__About this task__
Could you retype exactly the lines below between the one holding "Nuestra Compañia" and the one holding "お茶、ケーキ、お菓子作りなど、様々な用途で扱え", inclusive, leaving out any pictures?
START Dataset excerpts
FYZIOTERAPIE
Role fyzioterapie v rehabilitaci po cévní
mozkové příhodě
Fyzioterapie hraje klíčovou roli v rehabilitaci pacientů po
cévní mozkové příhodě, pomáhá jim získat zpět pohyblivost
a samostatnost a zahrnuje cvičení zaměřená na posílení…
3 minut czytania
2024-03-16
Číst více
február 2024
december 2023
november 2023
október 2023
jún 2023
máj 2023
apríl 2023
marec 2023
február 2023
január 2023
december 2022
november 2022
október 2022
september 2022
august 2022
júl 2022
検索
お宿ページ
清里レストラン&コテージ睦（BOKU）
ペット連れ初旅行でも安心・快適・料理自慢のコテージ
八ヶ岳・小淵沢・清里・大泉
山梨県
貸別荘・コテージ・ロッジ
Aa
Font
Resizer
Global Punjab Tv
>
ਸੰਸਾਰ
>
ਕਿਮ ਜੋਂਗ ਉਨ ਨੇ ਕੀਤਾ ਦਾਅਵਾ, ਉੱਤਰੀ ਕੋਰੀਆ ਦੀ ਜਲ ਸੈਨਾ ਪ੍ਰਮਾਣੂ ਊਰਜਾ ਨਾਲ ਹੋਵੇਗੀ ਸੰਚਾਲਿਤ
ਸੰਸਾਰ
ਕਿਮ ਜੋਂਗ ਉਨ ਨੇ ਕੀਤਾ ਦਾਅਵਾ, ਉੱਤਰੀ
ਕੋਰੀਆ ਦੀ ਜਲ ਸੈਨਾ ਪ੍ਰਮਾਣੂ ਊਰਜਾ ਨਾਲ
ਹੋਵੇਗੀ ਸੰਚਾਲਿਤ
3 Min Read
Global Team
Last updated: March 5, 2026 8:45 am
END Dataset excerpts
START Dataset excerpts
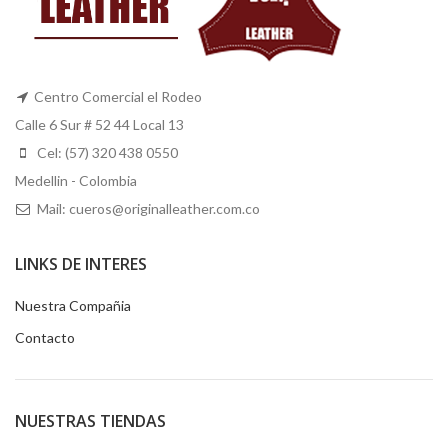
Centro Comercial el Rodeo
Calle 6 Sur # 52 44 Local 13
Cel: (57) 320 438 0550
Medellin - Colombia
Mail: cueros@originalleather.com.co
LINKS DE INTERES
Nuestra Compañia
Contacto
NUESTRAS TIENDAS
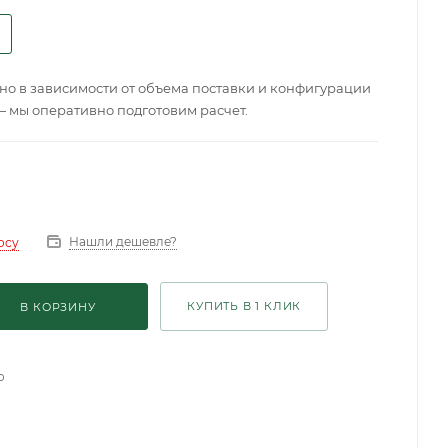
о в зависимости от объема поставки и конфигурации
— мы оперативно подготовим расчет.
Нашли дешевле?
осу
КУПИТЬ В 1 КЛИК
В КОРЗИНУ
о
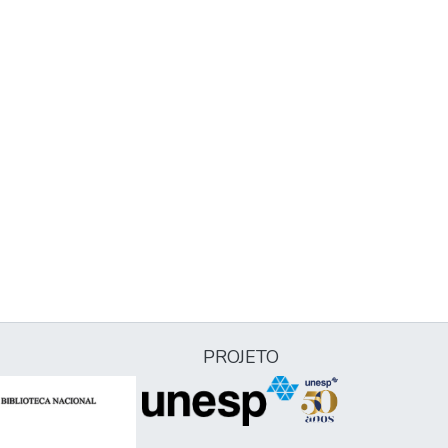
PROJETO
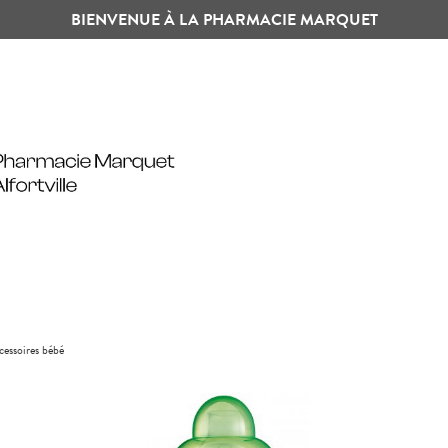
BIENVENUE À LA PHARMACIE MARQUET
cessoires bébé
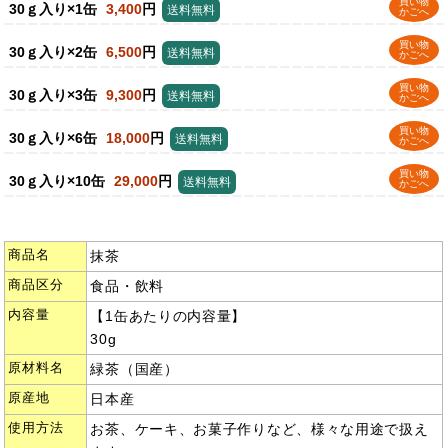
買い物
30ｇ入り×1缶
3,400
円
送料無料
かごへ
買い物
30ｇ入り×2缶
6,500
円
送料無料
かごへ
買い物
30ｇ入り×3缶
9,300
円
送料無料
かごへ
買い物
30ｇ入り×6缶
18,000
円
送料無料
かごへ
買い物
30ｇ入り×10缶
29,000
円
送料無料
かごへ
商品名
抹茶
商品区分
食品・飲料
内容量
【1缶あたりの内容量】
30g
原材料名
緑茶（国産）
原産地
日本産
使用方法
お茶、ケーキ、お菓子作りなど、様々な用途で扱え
END Dataset excerpts
__Result of this exercise__
Nuestra Compañia
Contacto
NUESTRAS TIENDAS
о в зависимости от объема поставки и конфигурации
— мы оперативно подготовим расчет.
Нашли дешевле?
осу
КУПИТЬ В 1 КЛИК
В КОРЗИНУ
о
PROJETO
BIENVENUE À LA PHARMACIE MARQUET
cessoires bébé
買い物
30ｇ入り×1缶
3,400
円
送料無料
かごへ
買い物
30ｇ入り×2缶
6,500
円
送料無料
かごへ
買い物
30ｇ入り×3缶
9,300
円
送料無料
かごへ
買い物
30ｇ入り×6缶
18,000
円
送料無料
かごへ
買い物
30ｇ入り×10缶
29,000
円
送料無料
かごへ
商品名
抹茶
商品区分
食品・飲料
内容量
【1缶あたりの内容量】
30g
原材料名
緑茶（国産）
原産地
日本産
使用方法
お茶、ケーキ、お菓子作りなど、様々な用途で扱え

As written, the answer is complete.